RGW Lifecycle Processing and Promote Master Process - ceph-users

14 Aug 2020

Hi,

I've previously discussed some issues I've had with the RGW lifecycle processing.
I've discovered that the root cause of my problem is that:

  *   I'm running a multisite configuration
     *   Life cycle processing is done on the master site each night. `radosgw-admin lc
list` correctly returns all buckets with lc config.
  *   I simulate the master site being destroyed from my VM host.
  *   I promote the secondary site to master following the instructions here: 
https://docs.ceph.com/docs/master/radosgw/multisite/
     *   The new master site isn't doing any lifecycle processing. `radosgw-admin lc
list` returns empty.
  *   I recreate a cluster and pair it with the new master site to get back to having
multisite redundancy.
     *   Neither site is doing any lifecycle processing. `radosgw-admin lc list` returns
empty.
So in the process of failover/recovery I have gone from having two paired clusters
performing lifecycle processing, to two paired clusters NOT performing lifecycle
processing.

Is this behaviour expected? I've found `radosgw-admin lc reshard fix` will
"remind" the cluster that I run it on that it needs to do lifecycle processing.
Although I found no mention of having to use this in the docs, for that command the docs
state it's only relevant on earlier Ceph versions. I'm running Nautilus 14.2.9.
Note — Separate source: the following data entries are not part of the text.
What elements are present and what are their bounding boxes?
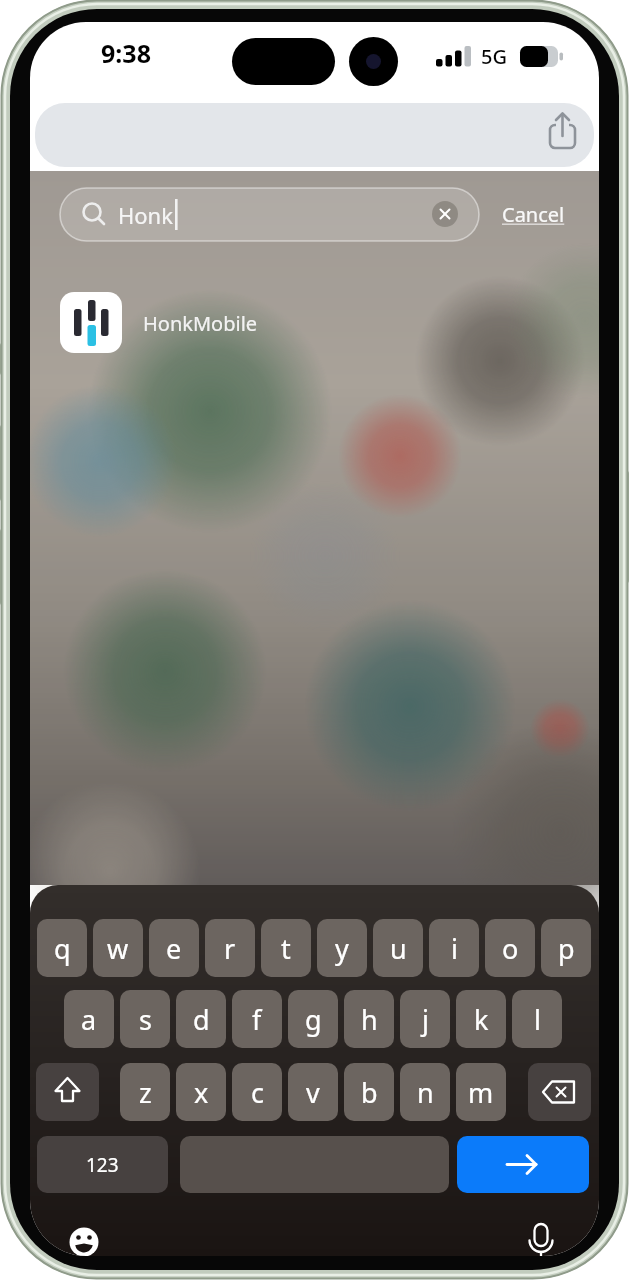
staticText: n (417, 1074, 434, 1111)
staticText: 123 (86, 1152, 119, 1178)
staticText: u (390, 930, 407, 967)
staticText: s (139, 1001, 152, 1038)
button[interactable]: d (176, 990, 226, 1048)
staticText: o (502, 930, 519, 967)
staticText: v (306, 1074, 320, 1111)
button[interactable]: t (261, 919, 311, 977)
staticText: i (451, 930, 458, 967)
staticText: h (361, 1001, 378, 1038)
staticText: 9:38 (101, 36, 151, 70)
staticText: x (194, 1074, 209, 1111)
button[interactable]: q (37, 919, 87, 977)
staticText: w (107, 930, 129, 967)
staticText: k (474, 1001, 489, 1038)
button[interactable]: r (205, 919, 255, 977)
button[interactable]: v (288, 1063, 338, 1121)
button[interactable]: n (400, 1063, 450, 1121)
staticText: b (361, 1074, 378, 1111)
staticText: l (534, 1001, 541, 1038)
staticText: HonkMobile (143, 310, 258, 337)
staticText: m (468, 1074, 494, 1111)
button[interactable]: f (232, 990, 282, 1048)
staticText: q (54, 930, 71, 967)
button[interactable]: s (120, 990, 170, 1048)
button[interactable]: y (317, 919, 367, 977)
staticText: p (558, 930, 575, 967)
staticText: Cancel (502, 201, 565, 228)
button[interactable]: w (93, 919, 143, 977)
staticText: Honk (118, 200, 173, 230)
staticText: y (335, 930, 349, 967)
button[interactable]: j (400, 990, 450, 1048)
staticText: r (224, 930, 236, 967)
button[interactable]: 123 (37, 1136, 168, 1193)
button[interactable]: o (485, 919, 535, 977)
staticText: g (305, 1001, 322, 1038)
button[interactable]: z (120, 1063, 170, 1121)
button[interactable]: l (512, 990, 562, 1048)
button[interactable]: e (149, 919, 199, 977)
button[interactable]: g (288, 990, 338, 1048)
button[interactable] (180, 1136, 449, 1193)
button[interactable]: p (541, 919, 591, 977)
button[interactable] (50, 284, 570, 362)
staticText: c (251, 1074, 264, 1111)
button[interactable] (457, 1136, 589, 1193)
button[interactable]: a (64, 990, 114, 1048)
staticText: d (193, 1001, 210, 1038)
staticText: z (139, 1074, 152, 1111)
staticText: a (81, 1001, 97, 1038)
button[interactable]: h (344, 990, 394, 1048)
staticText: f (252, 1001, 262, 1038)
button[interactable]: Cancel (498, 198, 568, 231)
button[interactable]: u (373, 919, 423, 977)
staticText: j (422, 1001, 429, 1038)
staticText: t (281, 930, 291, 967)
button[interactable]: k (456, 990, 506, 1048)
button[interactable] (35, 103, 594, 167)
button[interactable]: c (232, 1063, 282, 1121)
button[interactable] (528, 1063, 591, 1121)
button[interactable] (60, 188, 479, 241)
button[interactable]: x (176, 1063, 226, 1121)
button[interactable]: b (344, 1063, 394, 1121)
button[interactable] (36, 1063, 99, 1121)
button[interactable]: m (456, 1063, 506, 1121)
staticText: 5G (481, 43, 507, 68)
button[interactable]: i (429, 919, 479, 977)
staticText: e (166, 930, 182, 967)
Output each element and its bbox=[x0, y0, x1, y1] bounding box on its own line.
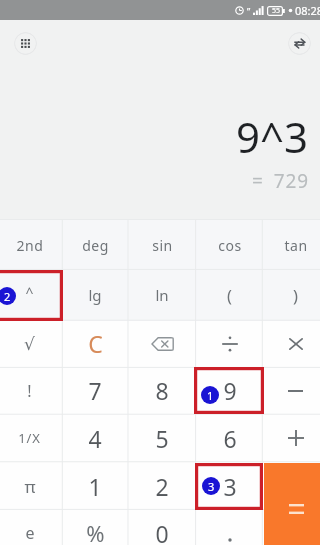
button[interactable] bbox=[262, 509, 320, 545]
other: Multiply bbox=[289, 338, 303, 350]
staticText: 7 bbox=[88, 375, 102, 406]
staticText: ln bbox=[155, 285, 169, 305]
staticText: 2 bbox=[155, 471, 169, 502]
button[interactable]: lg bbox=[62, 269, 128, 320]
button[interactable]: Convert units bbox=[288, 32, 311, 55]
staticText: 2 bbox=[4, 289, 11, 304]
button[interactable]: 2 bbox=[128, 462, 196, 510]
staticText: tan bbox=[284, 236, 308, 255]
staticText: 1 bbox=[207, 388, 214, 403]
staticText: deg bbox=[82, 236, 109, 255]
button[interactable]: 2nd bbox=[0, 220, 63, 270]
staticText: 55 bbox=[272, 6, 281, 16]
staticText: e bbox=[25, 522, 35, 544]
staticText: 9 bbox=[223, 375, 237, 406]
staticText: √ bbox=[24, 334, 35, 354]
button[interactable]: % bbox=[62, 509, 128, 545]
staticText: 0 bbox=[155, 518, 169, 545]
staticText: ( bbox=[227, 284, 232, 306]
button[interactable]: 5 bbox=[128, 414, 196, 462]
other: Minus bbox=[288, 389, 303, 393]
button[interactable]: Minus bbox=[262, 367, 320, 414]
button[interactable]: Divide bbox=[196, 320, 263, 367]
button[interactable]: 1/X bbox=[0, 414, 63, 462]
button[interactable]: 3 bbox=[196, 462, 263, 510]
staticText: 3 bbox=[208, 479, 215, 494]
staticText: π bbox=[24, 475, 36, 498]
staticText: 9^3 bbox=[236, 108, 309, 165]
staticText: cos bbox=[218, 236, 242, 255]
other: Divide bbox=[222, 336, 238, 352]
staticText: 2nd bbox=[16, 236, 44, 255]
button[interactable]: Keypad bbox=[14, 32, 37, 55]
button[interactable]: Equals bbox=[264, 463, 320, 545]
button[interactable]: deg bbox=[62, 220, 128, 270]
button[interactable]: Backspace bbox=[128, 320, 196, 367]
other: Plus bbox=[288, 430, 304, 446]
staticText: ” bbox=[247, 5, 251, 17]
button[interactable]: Decimal point bbox=[196, 509, 263, 545]
staticText: 8 bbox=[155, 375, 169, 406]
other: Decimal point bbox=[227, 537, 233, 543]
button[interactable]: Plus bbox=[262, 414, 320, 462]
staticText: 1/X bbox=[18, 429, 41, 447]
staticText: 1 bbox=[88, 471, 102, 502]
button[interactable]: 6 bbox=[196, 414, 263, 462]
button[interactable] bbox=[262, 462, 320, 510]
button[interactable]: ) bbox=[262, 269, 320, 320]
staticText: 08:28 bbox=[295, 3, 320, 18]
staticText: ^ bbox=[25, 283, 34, 302]
staticText: sin bbox=[152, 236, 173, 255]
staticText: ! bbox=[27, 380, 32, 402]
staticText: lg bbox=[88, 285, 102, 305]
button[interactable]: 7 bbox=[62, 367, 128, 414]
button[interactable]: 0 bbox=[128, 509, 196, 545]
button[interactable]: C bbox=[62, 320, 128, 367]
staticText: 6 bbox=[223, 423, 237, 454]
button[interactable]: ln bbox=[128, 269, 196, 320]
button[interactable]: 8 bbox=[128, 367, 196, 414]
staticText: C bbox=[88, 328, 103, 359]
button[interactable]: 9 bbox=[196, 367, 263, 414]
staticText: % bbox=[86, 518, 105, 545]
button[interactable]: sin bbox=[128, 220, 196, 270]
button[interactable]: Multiply bbox=[262, 320, 320, 367]
staticText: 4 bbox=[88, 423, 102, 454]
button[interactable]: tan bbox=[262, 220, 320, 270]
button[interactable]: ^ bbox=[0, 269, 63, 320]
button[interactable]: ( bbox=[196, 269, 263, 320]
button[interactable]: ! bbox=[0, 367, 63, 414]
button[interactable]: 4 bbox=[62, 414, 128, 462]
button[interactable]: √ bbox=[0, 320, 63, 367]
button[interactable]: π bbox=[0, 462, 63, 510]
staticText: 3 bbox=[223, 471, 237, 502]
button[interactable]: cos bbox=[196, 220, 263, 270]
staticText: = 729 bbox=[252, 168, 309, 194]
staticText: 5 bbox=[155, 423, 169, 454]
other: Backspace bbox=[151, 337, 174, 351]
button[interactable]: 1 bbox=[62, 462, 128, 510]
staticText: ) bbox=[293, 284, 298, 306]
button[interactable]: e bbox=[0, 509, 63, 545]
In addition, if I have two healthy clusters paired in a multisite system, and swap the
master cluster by promoting the non-master, the demoted cluster seems to still continue
doing lifecycle processing, while the promote does not. If I run `radosgw-admin lc reshard
fix` on the promoted cluster, then both clusters seem to claim they are doing the
processing. Is this a happy state to be in?

Does anyone have any experience with this?

Thanks,
Alex